- [EXERCISE INPUTS]:
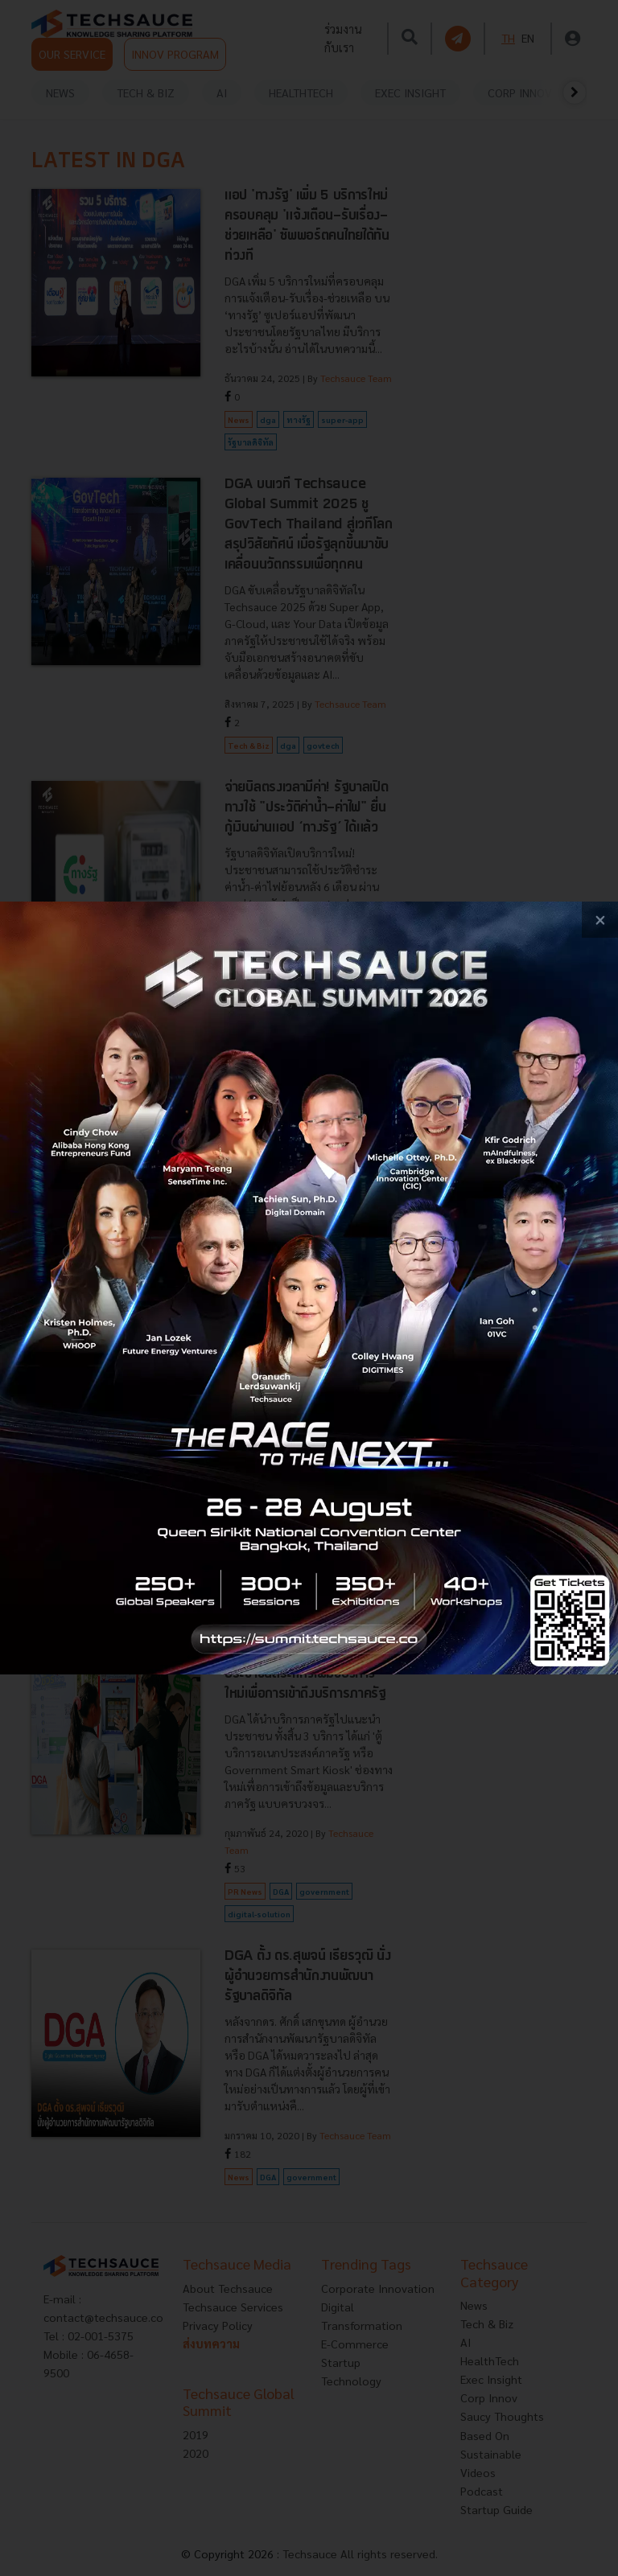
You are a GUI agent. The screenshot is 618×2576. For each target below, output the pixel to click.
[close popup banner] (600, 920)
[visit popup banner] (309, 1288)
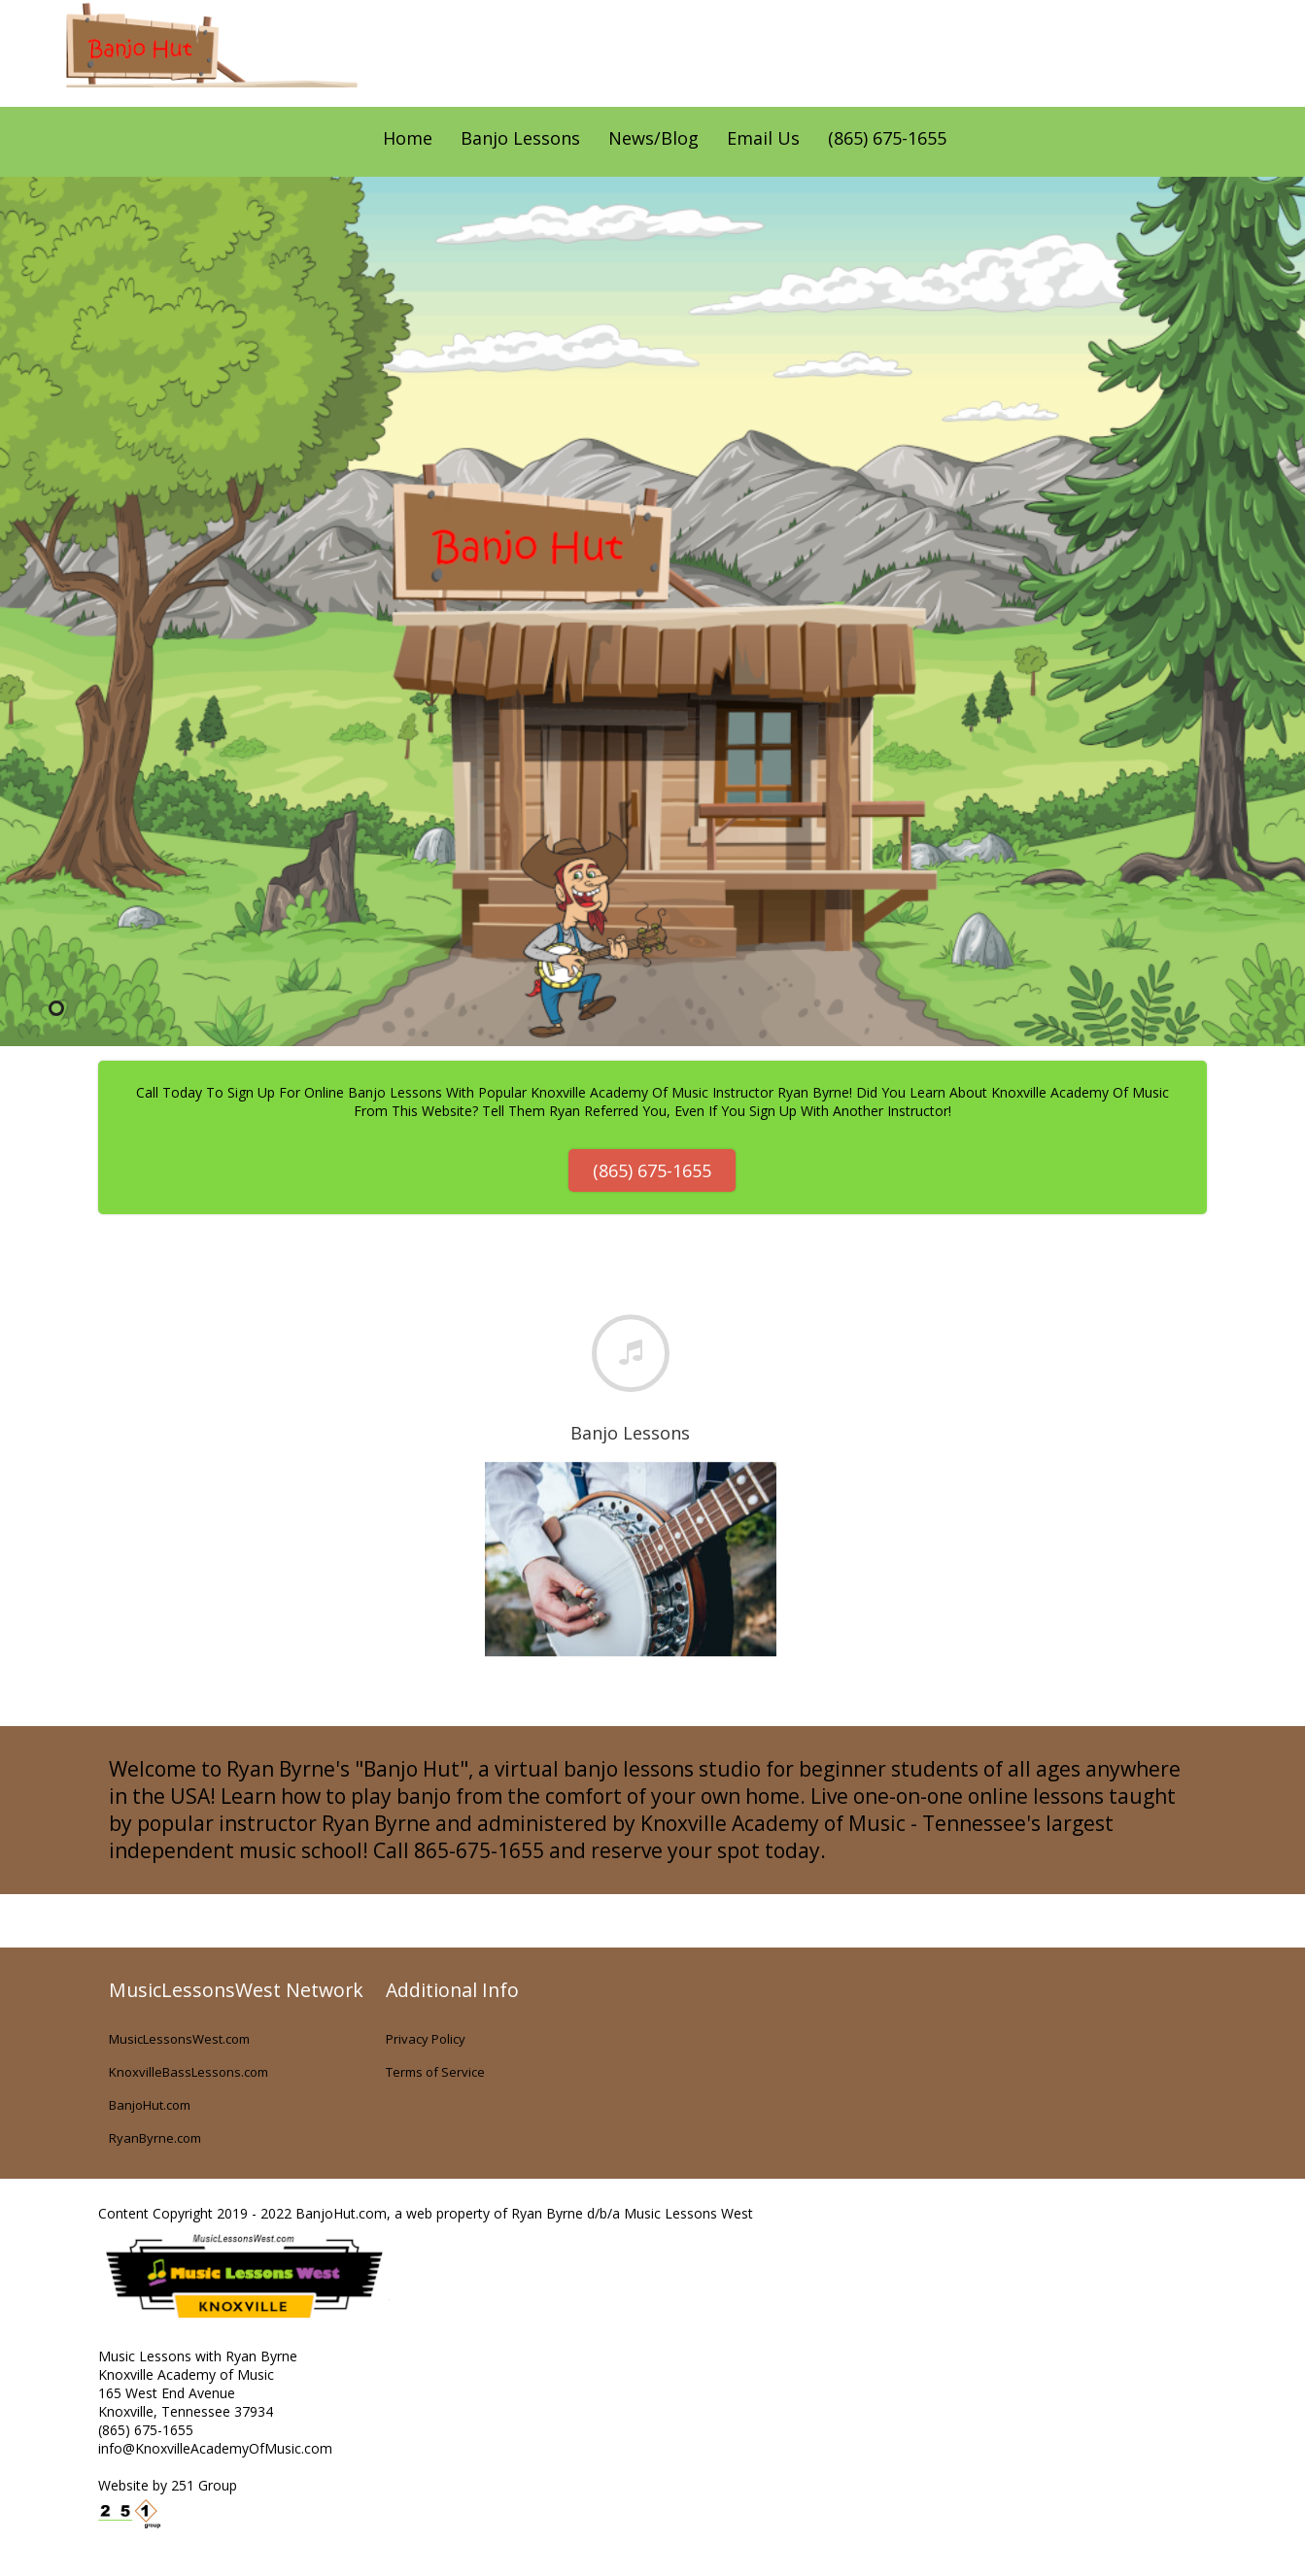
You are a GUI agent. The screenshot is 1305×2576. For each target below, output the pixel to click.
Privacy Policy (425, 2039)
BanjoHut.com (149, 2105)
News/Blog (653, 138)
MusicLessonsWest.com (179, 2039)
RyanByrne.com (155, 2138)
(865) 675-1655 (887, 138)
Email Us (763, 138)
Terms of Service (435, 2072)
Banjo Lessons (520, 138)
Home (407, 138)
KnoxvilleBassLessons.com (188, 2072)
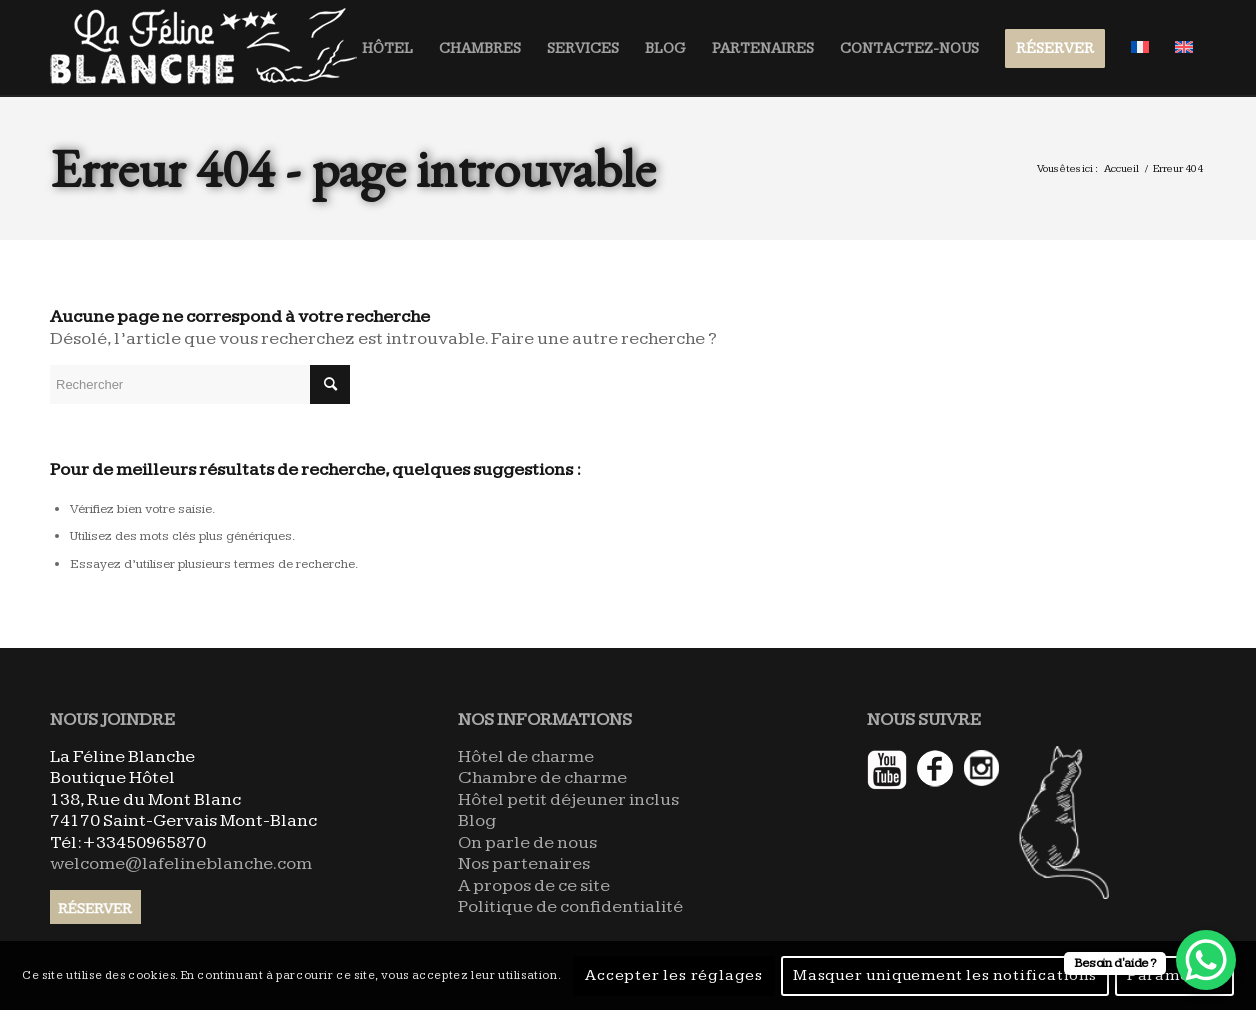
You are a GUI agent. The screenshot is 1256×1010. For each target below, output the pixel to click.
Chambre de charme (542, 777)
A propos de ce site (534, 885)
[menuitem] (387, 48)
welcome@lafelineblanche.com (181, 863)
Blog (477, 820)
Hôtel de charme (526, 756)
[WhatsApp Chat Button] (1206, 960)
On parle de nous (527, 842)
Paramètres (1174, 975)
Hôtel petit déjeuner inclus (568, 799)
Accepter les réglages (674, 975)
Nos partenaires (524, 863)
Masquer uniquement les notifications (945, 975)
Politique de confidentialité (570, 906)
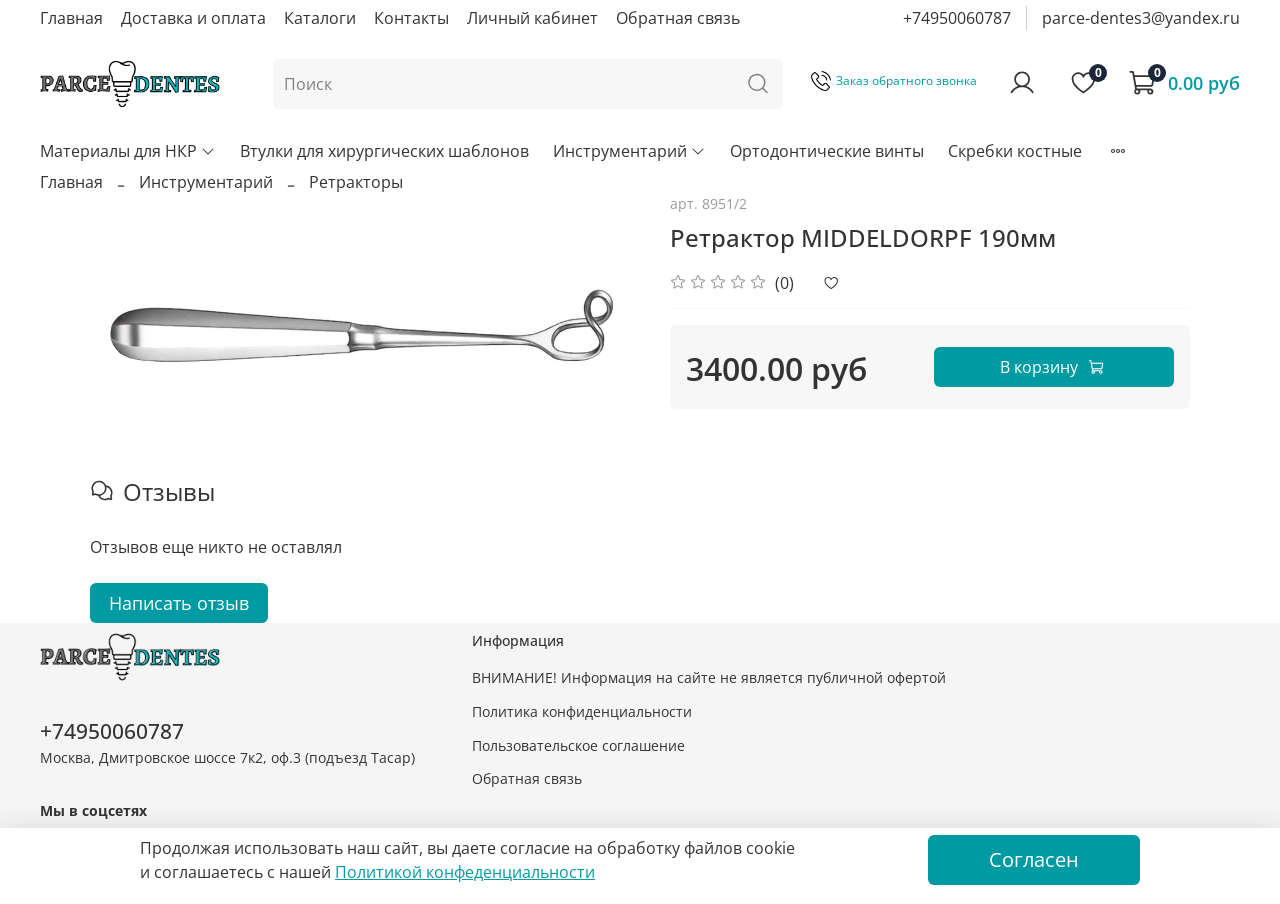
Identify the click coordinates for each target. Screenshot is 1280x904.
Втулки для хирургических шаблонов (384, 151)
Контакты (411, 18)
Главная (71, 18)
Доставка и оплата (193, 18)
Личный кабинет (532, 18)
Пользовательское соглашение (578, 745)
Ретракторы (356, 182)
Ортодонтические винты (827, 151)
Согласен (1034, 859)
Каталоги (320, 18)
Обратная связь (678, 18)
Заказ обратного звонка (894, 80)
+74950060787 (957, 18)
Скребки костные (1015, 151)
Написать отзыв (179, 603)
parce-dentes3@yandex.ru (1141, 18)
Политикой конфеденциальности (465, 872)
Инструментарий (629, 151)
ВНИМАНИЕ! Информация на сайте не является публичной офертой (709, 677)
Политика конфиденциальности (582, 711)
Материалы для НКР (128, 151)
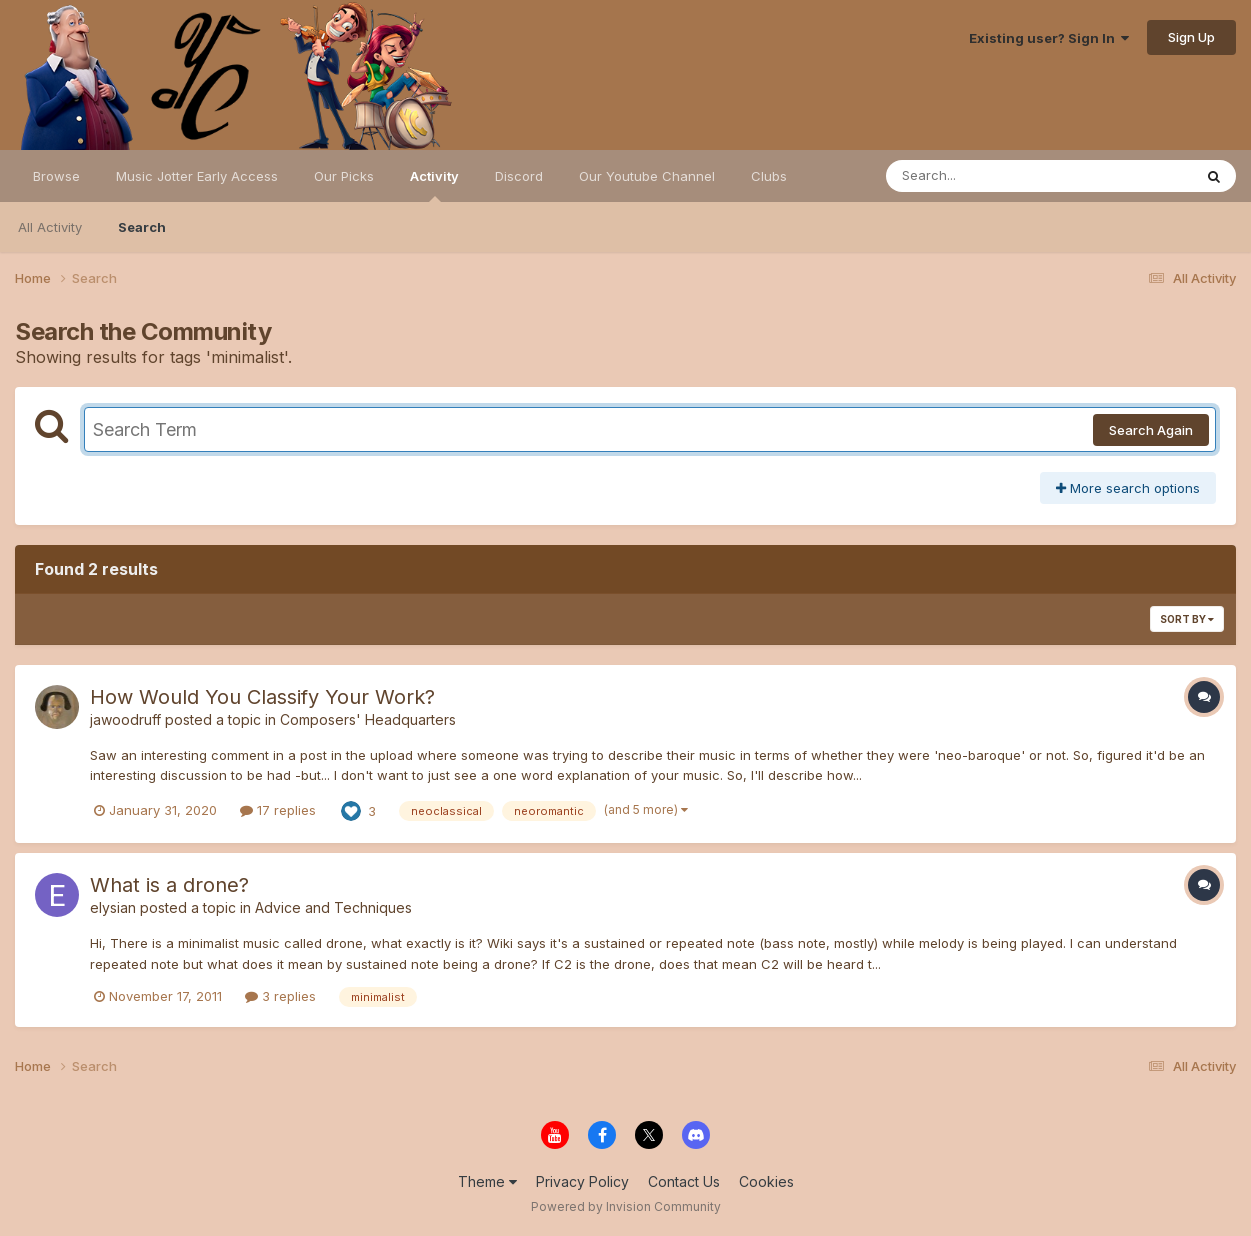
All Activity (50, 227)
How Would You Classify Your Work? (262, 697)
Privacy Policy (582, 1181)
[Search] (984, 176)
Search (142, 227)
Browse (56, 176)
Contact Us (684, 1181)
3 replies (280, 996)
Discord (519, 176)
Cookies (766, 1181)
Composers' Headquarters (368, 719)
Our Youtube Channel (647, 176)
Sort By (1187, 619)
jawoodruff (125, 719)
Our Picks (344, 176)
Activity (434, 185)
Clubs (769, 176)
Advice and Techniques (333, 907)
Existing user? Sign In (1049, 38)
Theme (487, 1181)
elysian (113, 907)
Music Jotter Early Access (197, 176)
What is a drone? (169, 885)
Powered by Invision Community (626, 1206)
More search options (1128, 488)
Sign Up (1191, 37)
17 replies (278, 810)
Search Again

- [YOUR OBJECTIVE]:
All of the listing above must be output exactly, except for its pictures.

- [THE COMPLETED TASK]:
You are a GUI agent. The screenshot is 618×2576. For each target below, output the pixel to click.
[close popup banner] (600, 920)
[visit popup banner] (309, 1288)
You are a GUI agent. The screenshot is 1305×2576. For each target below, output the pixel to click.
Privacy Policy (425, 2039)
BanjoHut.com (149, 2105)
News/Blog (653, 138)
MusicLessonsWest.com (179, 2039)
RyanByrne.com (155, 2138)
(865) 675-1655 (887, 138)
Email Us (763, 138)
Terms of Service (435, 2072)
Banjo Lessons (520, 138)
Home (407, 138)
KnoxvilleBassLessons.com (188, 2072)
You are a GUI agent. The screenshot is 1256×1010. For each target below, output the pixel to click.
Chambre de charme (542, 777)
A propos de ce site (534, 885)
[menuitem] (387, 48)
welcome@lafelineblanche.com (181, 863)
Blog (477, 820)
Hôtel de charme (526, 756)
[WhatsApp Chat Button] (1206, 960)
On parle de nous (527, 842)
Paramètres (1174, 975)
Hôtel petit déjeuner inclus (568, 799)
Accepter les réglages (674, 975)
Nos partenaires (524, 863)
Masquer uniquement les notifications (945, 975)
Politique de confidentialité (570, 906)
Identify the click coordinates for each target. Screenshot is 1280x904.
Втулки для хирургических шаблонов (384, 151)
Контакты (411, 18)
Главная (71, 18)
Доставка и оплата (193, 18)
Личный кабинет (532, 18)
Пользовательское соглашение (578, 745)
Ретракторы (356, 182)
Ортодонтические винты (827, 151)
Согласен (1034, 859)
Каталоги (320, 18)
Обратная связь (678, 18)
Заказ обратного звонка (894, 80)
+74950060787 (957, 18)
Скребки костные (1015, 151)
Написать отзыв (179, 603)
parce-dentes3@yandex.ru (1141, 18)
Политикой конфеденциальности (465, 872)
Инструментарий (629, 151)
ВНИМАНИЕ! Информация на сайте не является публичной офертой (709, 677)
Политика конфиденциальности (582, 711)
Материалы для НКР (128, 151)
All Activity (50, 227)
How Would You Classify Your Work? (262, 697)
Privacy Policy (582, 1181)
[Search] (984, 176)
Search (142, 227)
Browse (56, 176)
Contact Us (684, 1181)
3 replies (280, 996)
Discord (519, 176)
Cookies (766, 1181)
Composers' Headquarters (368, 719)
Our Youtube Channel (647, 176)
Sort By (1187, 619)
jawoodruff (125, 719)
Our Picks (344, 176)
Activity (434, 185)
Clubs (769, 176)
Advice and Techniques (333, 907)
Existing user? Sign In (1049, 38)
Theme (487, 1181)
elysian (113, 907)
Music Jotter Early Access (197, 176)
What is a drone? (169, 885)
Powered by Invision Community (626, 1206)
More search options (1128, 488)
Sign Up (1191, 37)
17 replies (278, 810)
Search Again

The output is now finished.